Thema: Grube Carl
Das würde uns denn doch so langsam interessieren.

Da hat der Fraktionsvorsitzende der SPD in seiner Haushaltsrede erklärt, es gäbe keine Zustimmung der SPD zu Neubaugebieten, wenn nicht die soziale Infrastruktur vorhanden sei. Damit gemeint hat er Kindertagesstätten und Schulen.

So viele noch zu entwickelnde Neubaugebiete gibt es aber in Frechen nicht mehr. Für den Westen geht es um die Ammerstraße in Habbelrath, die Nordseite der Sandstraße in Benzelrath und die großen Flächen auf Grube Carl.
Diese Gebiete werden wohl in den kommenden Jahren entwickelt, da die Planungen für Ammerstraße und die Baufelder 5 und 6 der Grube Carl schon weit fortgeschritten sind.

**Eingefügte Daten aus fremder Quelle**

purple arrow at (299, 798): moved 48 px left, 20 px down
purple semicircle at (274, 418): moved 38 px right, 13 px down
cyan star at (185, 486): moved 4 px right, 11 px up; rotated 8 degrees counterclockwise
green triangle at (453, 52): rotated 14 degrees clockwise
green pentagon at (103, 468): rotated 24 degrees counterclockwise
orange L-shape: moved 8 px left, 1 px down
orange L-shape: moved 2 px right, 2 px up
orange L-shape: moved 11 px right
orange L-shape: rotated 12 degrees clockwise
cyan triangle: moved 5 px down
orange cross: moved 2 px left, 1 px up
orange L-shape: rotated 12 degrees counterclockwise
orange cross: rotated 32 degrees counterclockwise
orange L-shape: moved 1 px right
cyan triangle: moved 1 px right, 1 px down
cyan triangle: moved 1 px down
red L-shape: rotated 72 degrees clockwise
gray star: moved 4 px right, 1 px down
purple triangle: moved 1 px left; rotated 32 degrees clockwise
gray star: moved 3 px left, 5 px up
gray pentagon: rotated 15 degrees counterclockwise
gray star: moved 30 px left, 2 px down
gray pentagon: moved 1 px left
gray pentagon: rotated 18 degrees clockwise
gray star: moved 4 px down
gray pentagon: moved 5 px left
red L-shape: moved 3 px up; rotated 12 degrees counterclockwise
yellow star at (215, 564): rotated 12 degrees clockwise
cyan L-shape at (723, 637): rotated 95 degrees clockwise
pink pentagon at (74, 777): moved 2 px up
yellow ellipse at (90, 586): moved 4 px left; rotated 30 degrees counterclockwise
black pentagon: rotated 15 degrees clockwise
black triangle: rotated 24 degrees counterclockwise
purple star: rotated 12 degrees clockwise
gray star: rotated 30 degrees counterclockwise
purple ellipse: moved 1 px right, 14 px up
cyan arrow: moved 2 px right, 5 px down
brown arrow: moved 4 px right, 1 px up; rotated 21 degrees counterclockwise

Nun wissen wir aus Köngisdorf, dass der Ausbau der dortigen Grundschule deutlich hinter den Anforderungen herhinkt. Die Baugebiete Rotental und Atrium waren schneller belegt als geplant und anscheinend leben dort auch mehr junge Kinder als erwartet. Daher ist die Johannesschule deutlich zu klein.

Wir dürfen also befürchten, dass wir hier auf Grube Carl nicht besser behandelt werden als die Königsdorfer.
Schneller Ausbau, viele Familien mit jungen Kindern und zu wenig Platz in der Lindenschule.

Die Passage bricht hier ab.